Your CPU May Have Slowed Down on Wednesday

Jun 17, 2021 • Intelx86uarch

A Strange Performance Effect

The plot below shows the throughput of filling a region of the given size (varying on the x-axis) with zeros¹ on Skylake (and Ice Lake in the second tab).

The two series were generated under apparently identical conditions: the same binary on the same machine. Only the date the benchmark was run varies. That is, on Monday, June 7th, filling with zeros is substantially faster than the same benchmark on Wednesday, at least when the region no longer fits in the L2 cache².

Skylake

[data table] [raw data]

Figure 13: A chart of region size (x-axis) versus fill throughput (y-axis) with two series, Monday and Wednesday, with the Wednesday series showing worse performance in L3 and RAM

Ice Lake

[data table] [raw data]

Hump Day Strikes Back

What’s going on here? Are my Skylake and Ice Lake hosts simply work-weary by Wednesday and don’t put in as much effort? Is there a new crypto-coin based on who can store the most zeros and this is a countermeasure to avoid ballooning CPU prices in the face of this new workload?

Believe it or not, it is none of the above!

These hosts run Ubuntu 20.04 and on Wednesday June 9th an update to the intel-microcode OS package was released. After a reboot³, this loads the CPU with new microcode (released a day earlier by Intel) that causes the behavior shown above. Specifically, this microcode⁴ disables the hardware zero store optimization we discussed in a previous post. It was disabled to mitigate CVE-2020-24512 further described⁵ in Intel security advisory INTEL-SA-00464.

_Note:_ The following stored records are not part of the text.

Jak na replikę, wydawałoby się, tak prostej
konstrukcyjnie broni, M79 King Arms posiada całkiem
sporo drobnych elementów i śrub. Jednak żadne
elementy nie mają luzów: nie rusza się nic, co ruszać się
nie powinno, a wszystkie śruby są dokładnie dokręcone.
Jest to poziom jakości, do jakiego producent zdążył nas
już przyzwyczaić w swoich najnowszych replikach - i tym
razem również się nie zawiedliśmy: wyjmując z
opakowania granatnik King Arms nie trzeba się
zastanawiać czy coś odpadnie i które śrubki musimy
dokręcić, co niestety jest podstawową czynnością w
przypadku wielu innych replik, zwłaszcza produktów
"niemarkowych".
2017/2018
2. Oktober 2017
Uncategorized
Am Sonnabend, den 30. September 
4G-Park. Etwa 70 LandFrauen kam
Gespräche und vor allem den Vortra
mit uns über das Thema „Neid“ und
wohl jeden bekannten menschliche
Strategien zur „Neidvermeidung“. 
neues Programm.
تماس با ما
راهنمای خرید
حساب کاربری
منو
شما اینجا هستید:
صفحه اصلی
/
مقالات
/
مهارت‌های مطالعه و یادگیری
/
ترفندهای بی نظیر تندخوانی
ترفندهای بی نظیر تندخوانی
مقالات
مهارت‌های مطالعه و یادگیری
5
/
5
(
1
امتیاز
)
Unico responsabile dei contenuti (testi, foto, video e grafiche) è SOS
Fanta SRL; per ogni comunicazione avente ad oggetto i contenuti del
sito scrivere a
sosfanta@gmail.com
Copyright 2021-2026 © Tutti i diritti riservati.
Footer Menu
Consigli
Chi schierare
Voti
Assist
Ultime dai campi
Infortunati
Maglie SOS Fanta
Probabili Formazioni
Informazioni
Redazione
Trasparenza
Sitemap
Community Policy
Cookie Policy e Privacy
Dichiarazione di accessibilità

To be clear, I don’t know for sure that the microcode disables the zero store optimization – but the evidence is rather overwhelming. After the update, performance is the same when filling zeros as for any other value, and the performance counters tracking L2 evictions suggestion that substantially all evictions are now non-silent (recall from the previous posts that silent evictions were a hallmark of the optimization).

Although I suspect the performance impact will be minuscule on average⁶, this surprise still serves as a reminder that raw CPU performance can silently change due to microcode updates and most Linux distributions and modern Windows have these updates enabled by default. We’ve seen this before. If you are trying to run reproducible benchmarks, you should always re-run your entire suite in order to make accurate comparisons, even on the same hardware, rather than just running the stuff you think has changed.

Reproduction

The code to collect this performance data and reproduce my results is available in zero-fill-bench, with some instructions in the README.

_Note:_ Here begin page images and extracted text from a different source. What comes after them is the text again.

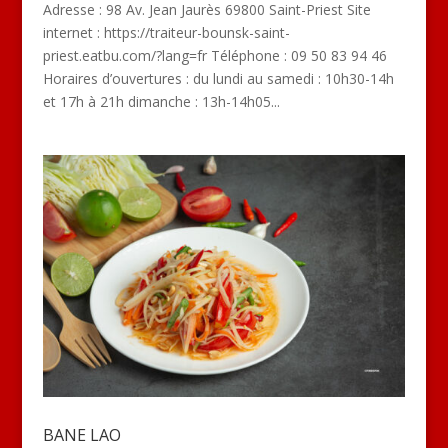
Adresse : 98 Av. Jean Jaurès 69800 Saint-Priest Site
internet : https://traiteur-bounsk-saint-
priest.eatbu.com/?lang=fr Téléphone : 09 50 83 94 46
Horaires d’ouvertures : du lundi au samedi : 10h30-14h
et 17h à 21h dimanche : 13h-14h05...
BANE LAO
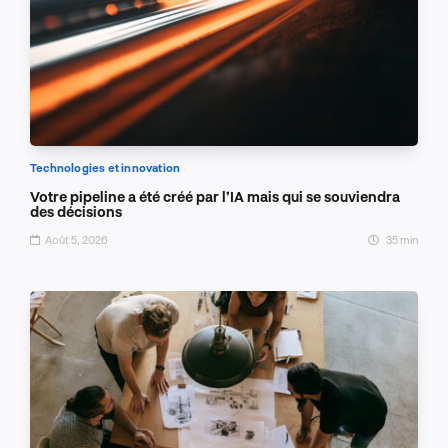
Technologies et innovation
Votre pipeline a été créé par l’IA mais qui se souviendra
des décisions
Août 5, 2026
35 min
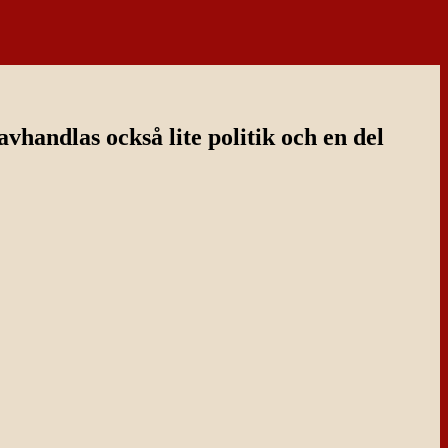
handlas också lite politik och en del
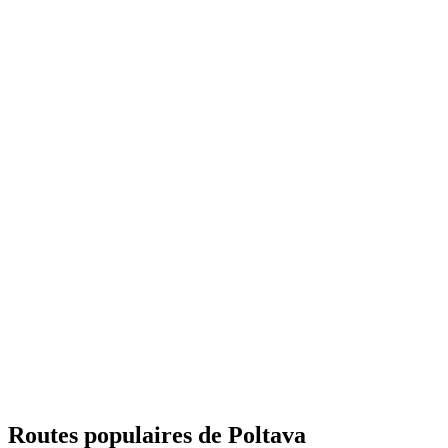
Routes populaires de Poltava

Mea Culpa and an Unsustainable Path

In writing the earlier blog entries on this topic, I was interested in the performance aspects of this optimization, not its potential as an attack vector. However, merely by observing (and publishing) the results, the optimization was affected: the system under measurement changed as a result of the observation. Now I can’t be sure that the optimization wouldn’t have eventually been disabled anyway, but it does seem that the reason for this behavior change to occur now was my earlier post.

I am not convinced that removing any optimization which can be used in a timing-based side channel is sustainable. I am not sure this is a thread you want to keep pulling on: practically every aspect of a modern CPU can vary in performance and timing based on internal state⁷. Trying to draw the security boundaries tightly around co-located entities (e.g., processes on the same CPU, especially on the same core), without allowing any leaks seems destined to fail without a complete overhaul of CPU design, likely at the cost of a large amount of performance. There are just too many holes to plug.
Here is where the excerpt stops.